**What you have to do:** Could you reproduce every entry as it stands, leaving the pictures behind?

*** Dataset Section Begins ***

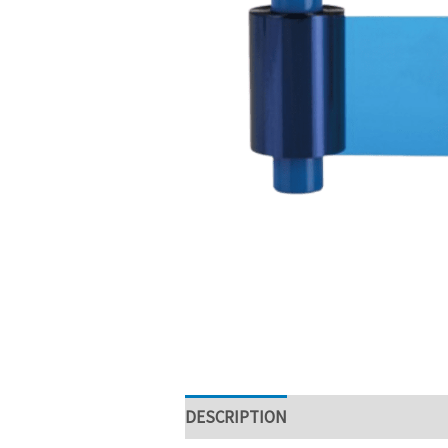
DESCRIPTION
SPÉCIFICITÉS TEC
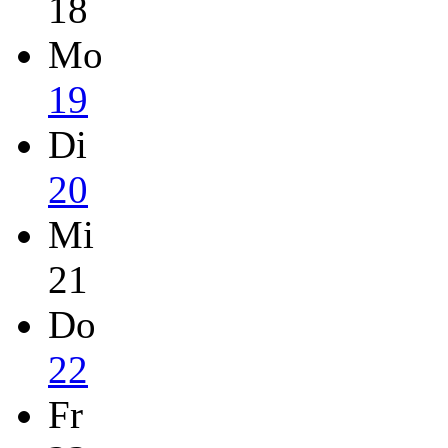
18
Mo
19
Di
20
Mi
21
Do
22
Fr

*** Dataset Section Ends ***

**Result of the exercise:**
DESCRIPTION
SPÉCIFICITÉS TEC
18
Mo
19
Di
20
Mi
21
Do
22
Fr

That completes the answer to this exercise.